Rekombination und Interhomolog Bias
Während der Meiose hat die DNA-Reparaturmaschine zwei mögliche Vorlagen zur Auswahl. Eines ist das sogenannte „Schwesterchromatid“, das durch DNA-Replikation vor der meiotischen Rekombination entstanden ist. Das Schwesterchromatid ist identisch mit dem Chromatid, bei dem der DSB gebildet wurde, und die Meiose nutzt bevorzugt das homologe Chromosom als Vorlage. Das Homolog wird durch einen Mechanismus begünstigt - oder das andere wird nicht begünstigt - , der als Interhomolog Bias (IH) bezeichnet wird. Wir nehmen an, dass IH aufgrund der räumlichen Beschränkung einer Kinase - Mek1 - funktioniert. Mek1 bindet über Hop1 direkt an die meiotische Achse und verhindert so die DNA-Reparatur in seiner direkten Umgebung.
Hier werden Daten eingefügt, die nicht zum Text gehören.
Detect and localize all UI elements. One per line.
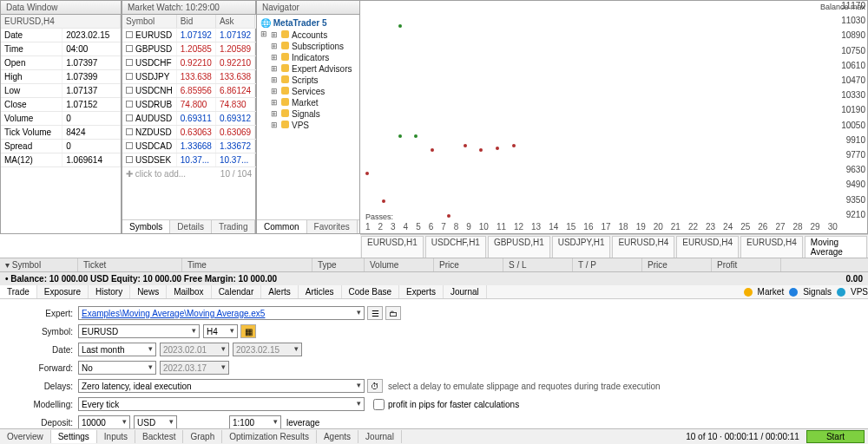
toolbox-right-icons: MarketSignalsVPS bbox=[744, 285, 868, 298]
chart-tab[interactable]: USDCHF,H1 bbox=[425, 236, 486, 258]
expert-open-icon[interactable]: 🗀 bbox=[385, 306, 401, 320]
navigator-root[interactable]: 🌐 MetaTrader 5 bbox=[260, 17, 356, 29]
vps-icon[interactable] bbox=[837, 288, 845, 297]
data-window-row: Volume0 bbox=[1, 112, 121, 126]
toolbox-tab[interactable]: Alerts bbox=[261, 285, 299, 298]
chart-point bbox=[414, 134, 418, 138]
chart-tab[interactable]: EURUSD,H1 bbox=[361, 236, 424, 258]
navigator-tab[interactable]: Favorites bbox=[307, 220, 358, 233]
navigator-tab[interactable]: Common bbox=[257, 220, 307, 233]
positions-col[interactable]: Price bbox=[642, 258, 712, 271]
tester-tab[interactable]: Settings bbox=[51, 430, 97, 443]
symbol-spec-icon[interactable]: ▦ bbox=[240, 324, 256, 338]
leverage-label: leverage bbox=[286, 418, 319, 428]
data-window-row: Date2023.02.15 bbox=[1, 29, 121, 42]
col-symbol[interactable]: Symbol bbox=[122, 15, 176, 29]
chart-point bbox=[512, 144, 516, 147]
forward-select[interactable]: No bbox=[78, 361, 156, 375]
positions-col[interactable]: Time bbox=[182, 258, 312, 271]
tester-tab[interactable]: Agents bbox=[317, 430, 358, 443]
date-range-select[interactable]: Last month bbox=[78, 343, 156, 356]
navigator-item[interactable]: Subscriptions bbox=[271, 41, 356, 52]
market-icon[interactable] bbox=[744, 288, 753, 297]
leverage-select[interactable]: 1:100 bbox=[229, 415, 281, 429]
market-watch-tab[interactable]: Trading bbox=[212, 220, 256, 233]
navigator-item[interactable]: Scripts bbox=[271, 75, 356, 86]
tester-tab[interactable]: Inputs bbox=[97, 430, 135, 443]
toolbox-tab[interactable]: History bbox=[89, 285, 130, 298]
positions-col[interactable]: S / L bbox=[503, 258, 573, 271]
toolbox-tab[interactable]: Code Base bbox=[342, 285, 399, 298]
toolbox-tab[interactable]: Trade bbox=[0, 285, 37, 298]
toolbox-tab[interactable]: Calendar bbox=[212, 285, 262, 298]
chart-point bbox=[398, 134, 402, 138]
positions-col[interactable]: Profit bbox=[712, 258, 781, 271]
market-watch-tab[interactable]: Details bbox=[170, 220, 212, 233]
chart-tab[interactable]: Moving Average bbox=[805, 236, 867, 258]
chart-xlabel: Passes: bbox=[365, 212, 393, 221]
modelling-select[interactable]: Every tick bbox=[78, 397, 365, 411]
toolbox-tab[interactable]: Articles bbox=[299, 285, 342, 298]
tester-settings: Expert: Examples\Moving Average\Moving A… bbox=[0, 299, 868, 444]
positions-col[interactable]: T / P bbox=[573, 258, 642, 271]
market-watch-count: 10 / 104 bbox=[220, 169, 252, 179]
market-watch-tab[interactable]: Symbols bbox=[122, 220, 170, 233]
chart-tab[interactable]: GBPUSD,H1 bbox=[488, 236, 550, 258]
forward-date: 2022.03.17 bbox=[160, 361, 229, 375]
delays-select[interactable]: Zero latency, ideal execution bbox=[78, 379, 365, 393]
toolbox-tab[interactable]: Experts bbox=[399, 285, 444, 298]
pips-checkbox[interactable] bbox=[373, 399, 385, 410]
expert-config-icon[interactable]: ☰ bbox=[367, 306, 383, 320]
start-button[interactable]: Start bbox=[806, 430, 865, 443]
col-ask[interactable]: Ask bbox=[215, 15, 254, 29]
toolbox-tab[interactable]: News bbox=[130, 285, 167, 298]
tester-tab[interactable]: Backtest bbox=[135, 430, 183, 443]
chart-tab[interactable]: EURUSD,H4 bbox=[612, 236, 674, 258]
delays-note: select a delay to emulate slippage and r… bbox=[388, 382, 661, 391]
toolbox-tabs: TradeExposureHistoryNewsMailboxCalendarA… bbox=[0, 285, 868, 299]
market-watch-panel: Market Watch: 10:29:00 Symbol Bid Ask Da… bbox=[122, 0, 256, 234]
chart-tab[interactable]: EURUSD,H4 bbox=[676, 236, 739, 258]
data-window-grid: EURUSD,H4 Date2023.02.15Time04:00Open1.0… bbox=[1, 15, 121, 167]
navigator-item[interactable]: Indicators bbox=[271, 52, 356, 63]
data-window-row: Low1.07137 bbox=[1, 84, 121, 98]
positions-col[interactable]: Volume bbox=[365, 258, 434, 271]
positions-col[interactable]: Type bbox=[312, 258, 365, 271]
deposit-ccy[interactable]: USD bbox=[134, 415, 177, 429]
market-watch-add[interactable]: click to add... bbox=[135, 169, 186, 179]
chart-tab[interactable]: USDJPY,H1 bbox=[552, 236, 611, 258]
navigator-item[interactable]: Market bbox=[271, 97, 356, 108]
toolbox-tab[interactable]: Mailbox bbox=[167, 285, 211, 298]
timeframe-select[interactable]: H4 bbox=[203, 324, 238, 338]
data-window-symbol: EURUSD,H4 bbox=[1, 15, 121, 29]
tester-tab[interactable]: Graph bbox=[183, 430, 222, 443]
toolbox-tab[interactable]: Exposure bbox=[37, 285, 89, 298]
deposit-input[interactable]: 10000 bbox=[78, 415, 130, 429]
modelling-label: Modelling: bbox=[17, 400, 78, 409]
chart-tab[interactable]: EURUSD,H4 bbox=[740, 236, 803, 258]
data-window-row: Spread0 bbox=[1, 140, 121, 153]
signals-icon[interactable] bbox=[789, 288, 798, 297]
navigator-item[interactable]: Signals bbox=[271, 108, 356, 120]
delays-help-icon[interactable]: ⏱ bbox=[367, 379, 383, 393]
navigator-item[interactable]: Expert Advisors bbox=[271, 63, 356, 75]
chart-point bbox=[447, 214, 450, 218]
tester-tab[interactable]: Optimization Results bbox=[222, 430, 317, 443]
tester-tab[interactable]: Overview bbox=[0, 430, 51, 443]
navigator-item[interactable]: Services bbox=[271, 86, 356, 97]
balance-bar: • Balance: 10 000.00 USD Equity: 10 000.… bbox=[0, 272, 868, 285]
navigator-item[interactable]: VPS bbox=[271, 120, 356, 131]
positions-col[interactable]: Price bbox=[434, 258, 503, 271]
expert-select[interactable]: Examples\Moving Average\Moving Average.e… bbox=[78, 306, 365, 320]
navigator-item[interactable]: Accounts bbox=[271, 29, 356, 41]
navigator-tree: 🌐 MetaTrader 5 AccountsSubscriptionsIndi… bbox=[257, 15, 359, 134]
chart-point bbox=[365, 172, 369, 175]
col-bid[interactable]: Bid bbox=[176, 15, 215, 29]
tester-tab[interactable]: Journal bbox=[358, 430, 402, 443]
toolbox-tab[interactable]: Journal bbox=[444, 285, 487, 298]
chart-point bbox=[464, 144, 467, 147]
symbol-select[interactable]: EURUSD bbox=[78, 324, 200, 338]
positions-col[interactable]: Ticket bbox=[78, 258, 182, 271]
navigator-title: Navigator bbox=[257, 1, 359, 15]
positions-col[interactable]: ▾ Symbol bbox=[0, 258, 78, 271]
Im Verlauf der Meiose bildet sich eine große Anzahl sogenannter Rekombinations-Zwischenprodukte, die letztendlich aber wieder entfernt werden müssen, um sicherzustellen, dass das gesamte haploide Genom nicht beschädigt wird. Eine als Helikase bezeichnetes Enzym arbeitet an vielen dieser Rekombinations-Zwischenprodukte; die Helikase Sgs1, auch als Bloom-Helikase oder BLM bezeichnet, kann die Rekombinations-Zwischenprodukte auflösen. Bei Beginn der Meiose muss Sgs1 jedoch in einem gewissen Maße herunterreguliert werden, um eine Rekombination überhaupt zu ermöglichen. Kürzlich stellten wir fest, dass die nur bei der Meiose vorkommende Helikase Mer3, beim Menschen als HFM1 bezeichnet, der Sgs1 entgegenwirken kann, indem sie sich mit den gleichen Kofaktoren wie Sgs1 verbindet (Abb. 1C).
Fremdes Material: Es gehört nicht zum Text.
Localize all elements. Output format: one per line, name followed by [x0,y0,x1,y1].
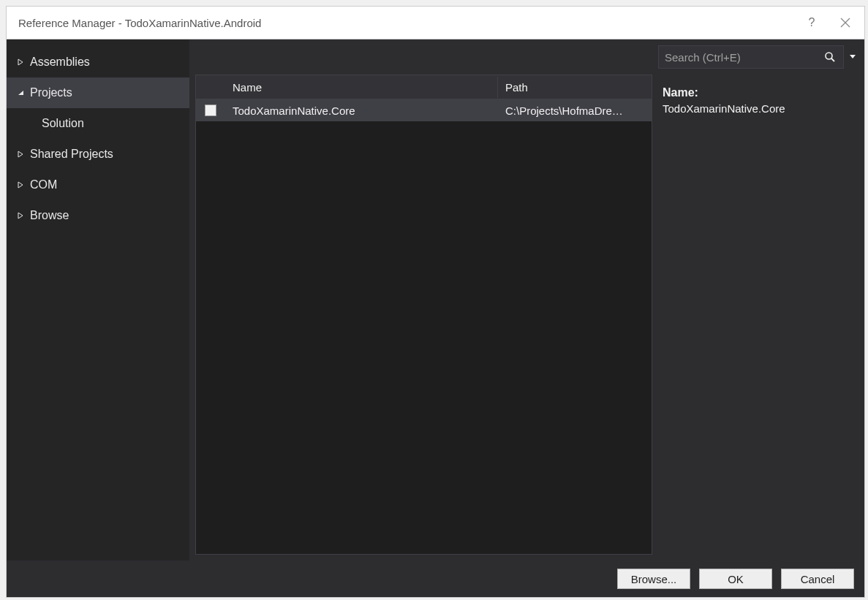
search-row [658,45,858,69]
chevron-right-icon [17,151,24,158]
detail-content: Name: TodoXamarinNative.Core [658,83,858,118]
svg-marker-6 [18,213,23,219]
cancel-button[interactable]: Cancel [781,569,854,589]
sidebar-item-assemblies[interactable]: Assemblies [7,47,189,77]
titlebar-controls: ? [801,16,856,29]
sidebar-subitem-solution[interactable]: Solution [7,108,189,139]
sidebar-label: Shared Projects [30,148,113,161]
dialog-footer: Browse... OK Cancel [7,561,864,597]
list-header: Name Path [195,75,652,99]
window-title: Reference Manager - TodoXamarinNative.An… [15,17,801,29]
svg-marker-2 [18,59,23,65]
ok-button[interactable]: OK [699,569,772,589]
svg-marker-9 [850,55,856,58]
row-checkbox-cell [196,105,225,116]
caret-down-icon [850,55,856,59]
sidebar-label: Projects [30,86,72,99]
row-checkbox[interactable] [205,105,216,116]
detail-name-value: TodoXamarinNative.Core [663,102,854,115]
svg-line-8 [831,58,834,61]
dialog-body: Assemblies Projects Solution Shared Proj… [7,39,864,561]
search-input[interactable] [665,51,823,64]
browse-button[interactable]: Browse... [617,569,690,589]
column-name[interactable]: Name [225,77,498,98]
help-button[interactable]: ? [801,16,822,29]
svg-marker-5 [18,182,23,188]
close-button[interactable] [835,18,856,28]
row-path: C:\Projects\HofmaDre… [498,105,652,117]
sidebar-item-shared-projects[interactable]: Shared Projects [7,139,189,170]
search-icon[interactable] [823,51,837,63]
svg-marker-4 [18,151,23,157]
chevron-right-icon [17,181,24,189]
chevron-right-icon [17,58,24,66]
reference-list-panel: Name Path TodoXamarinNative.Core C:\Proj… [189,39,652,561]
detail-panel: Name: TodoXamarinNative.Core [652,39,864,561]
search-box[interactable] [658,45,844,69]
detail-name-label: Name: [663,86,854,99]
category-sidebar: Assemblies Projects Solution Shared Proj… [7,39,189,561]
svg-point-7 [826,53,832,59]
titlebar: Reference Manager - TodoXamarinNative.An… [7,7,864,39]
chevron-right-icon [17,212,24,219]
svg-marker-3 [18,91,23,95]
row-name: TodoXamarinNative.Core [225,105,498,117]
sidebar-label: Assemblies [30,56,90,69]
sidebar-label: Solution [42,117,84,130]
sidebar-label: Browse [30,209,69,222]
list-item[interactable]: TodoXamarinNative.Core C:\Projects\Hofma… [196,99,652,121]
chevron-down-icon [17,90,24,96]
search-dropdown[interactable] [847,45,858,69]
reference-list: TodoXamarinNative.Core C:\Projects\Hofma… [195,99,652,555]
reference-manager-dialog: Reference Manager - TodoXamarinNative.An… [6,6,865,598]
sidebar-item-projects[interactable]: Projects [7,77,189,108]
column-path[interactable]: Path [498,77,652,98]
sidebar-item-browse[interactable]: Browse [7,200,189,231]
close-icon [840,18,850,28]
sidebar-label: COM [30,178,57,191]
sidebar-item-com[interactable]: COM [7,170,189,200]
Die Synapsis und der Abschluss der Meiose
Sobald die Rekombination eingeleitet wurde, gelangen die beiden homologen Chromosomen durch einen als Synapse bezeichneten Prozess und über den synaptonemalen Komplex (SC) als Mittler in eine enge, sehr organisierte Anordnung. Der synaptonemale Komplex bildet entlang der Achsenlänge der zwei homologen Chromosomen eine Struktur, die wie ein Reißverschluss aufgebaut ist. Die Achse wird neu gruppiert und das Protein Hop1 wird durch das Enzym Pch2 entfernt. Die Entfernung von Hop1 verhindert nicht nur weitere Brüche - vermutlich wegen der Entfernung von Mer2 - sondern mäßigt gleichzeitig den IH-Bias durch Entfernung der Mek1-Kinase.
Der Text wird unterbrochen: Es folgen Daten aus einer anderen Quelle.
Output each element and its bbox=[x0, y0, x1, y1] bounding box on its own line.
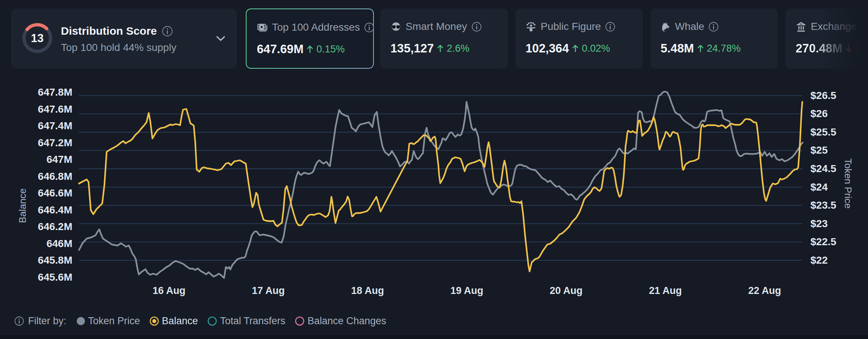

Der hier beschriebene komplexe Crossover-Prozess garantiert, dass die beiden homologen Chromosomen räumlich beisammenbleiben und sichert so einen verlässlichen Durchgang in die Keimzellen bei gleichzeitigem Austausch der (Groß-)väterlichen und (Groß-)mütterlichen Genabschnitte. Bei Fehlern während der Meiose können Nachkommen mit der falschen Anzahl von Chromosomen entstehen. Außerdem gibt es Hinweise, dass die fehlerhafte Expression einiger meiotischer Proteine die DNA-Reparaturmaschinerie verändert und die Zelle dadurch anfälliger für chromosomale Umbildungen wird, was zur Entstehung von Krebs führen kann.